TASK BRIEF:
Every line in the following data that has "продължава" counts toward the total; state that total alone.

DATA FOR ANALYSIS:
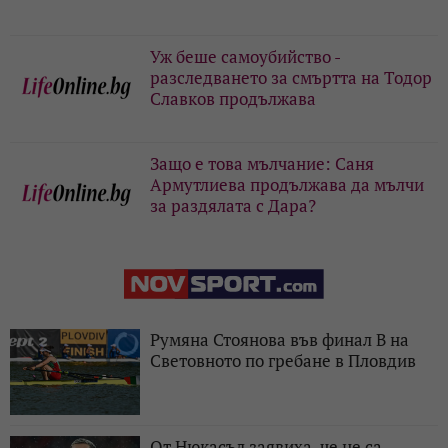
Уж беше самоубийство -
разследването за смъртта на Тодор
Славков продължава
Защо е това мълчание: Саня
Армутлиева продължава да мълчи
за раздялата с Дара?
Румяна Стоянова във финал B на
Световното по гребане в Пловдив
От Нюкасъл заявиха, че не са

ANSWER AREA:
2